Le nouveau virus qui court sur la blogosphère consiste à écrire un texte à la manière de quelqu'un d'autre. J'ai décidé d'y jouer aussi, mais avec une petite variante: rédiger la même histoire connue à la façon de deux de mes amis les plus chers. J'ai nommé: Patrick Dion et Daniel Rondeau.


À la manière de... Patrick Dion

Le nain: Pousse-toi papa, c'est découverte qui commence.

Moi: Putain! Peux-tu bien me dire ce que j'ai fait pour avoir un fils qui tripe autant sur les sciences? Tu pourrais-pas être comme les autres ados et passer tes soirées à jouer aux jeux vidéo en racontant des jokes de blondes? Et puis, si ma mémoire est bonne, c'est à ton tour de faire la vaisselle...

Le nain (qui ferait n'importe quoi pour échapper à sa corvée): C'est quoi des jokes de blondes?

Moi: Ben j'sais pas, moi, ça peut être n'importe quoi.
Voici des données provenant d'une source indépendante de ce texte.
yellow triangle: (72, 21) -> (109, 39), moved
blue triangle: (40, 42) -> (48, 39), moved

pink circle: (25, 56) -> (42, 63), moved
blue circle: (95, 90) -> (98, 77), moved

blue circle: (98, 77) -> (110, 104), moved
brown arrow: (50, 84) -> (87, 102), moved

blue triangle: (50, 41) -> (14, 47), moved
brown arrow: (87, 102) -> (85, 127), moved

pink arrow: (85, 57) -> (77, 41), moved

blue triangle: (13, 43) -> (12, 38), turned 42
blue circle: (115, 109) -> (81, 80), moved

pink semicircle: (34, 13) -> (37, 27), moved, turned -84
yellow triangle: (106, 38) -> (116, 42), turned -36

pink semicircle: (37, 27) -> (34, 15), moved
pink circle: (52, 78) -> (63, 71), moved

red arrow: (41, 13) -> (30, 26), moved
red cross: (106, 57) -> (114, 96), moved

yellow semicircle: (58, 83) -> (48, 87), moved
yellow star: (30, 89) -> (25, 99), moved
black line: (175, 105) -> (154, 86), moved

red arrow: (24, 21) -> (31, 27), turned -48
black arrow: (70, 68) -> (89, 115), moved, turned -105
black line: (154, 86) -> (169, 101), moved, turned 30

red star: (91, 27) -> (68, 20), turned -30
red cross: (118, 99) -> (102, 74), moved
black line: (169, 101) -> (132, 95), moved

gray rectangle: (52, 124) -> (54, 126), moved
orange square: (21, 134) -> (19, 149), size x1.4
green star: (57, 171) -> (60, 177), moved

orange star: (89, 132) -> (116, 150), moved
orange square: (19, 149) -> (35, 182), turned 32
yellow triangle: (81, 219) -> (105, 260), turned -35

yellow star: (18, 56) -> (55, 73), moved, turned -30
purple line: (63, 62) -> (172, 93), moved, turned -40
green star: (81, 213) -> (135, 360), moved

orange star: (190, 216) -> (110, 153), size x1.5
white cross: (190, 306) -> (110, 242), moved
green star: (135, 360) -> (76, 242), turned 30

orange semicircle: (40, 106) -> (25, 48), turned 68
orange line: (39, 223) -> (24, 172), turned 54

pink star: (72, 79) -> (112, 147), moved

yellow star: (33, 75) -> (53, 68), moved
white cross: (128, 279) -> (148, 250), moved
Comme l'histoire de la blonde qui va chez la coiffeuse et qui refuse d'enlever les écouteurs de son walk man...

Le nain: Ouach! Un walk man?!? Ça pourrait pas être un lecteur MP3?

Moi: Whatever! N'empêche que la coiffeuse a beau insister, la blonde refuse catégoriquement d'enlever les écouteurs de ses oreilles. La coiffeuse se tanne, arrache les écouteurs et la blonde tombe sur le plancher, raide morte.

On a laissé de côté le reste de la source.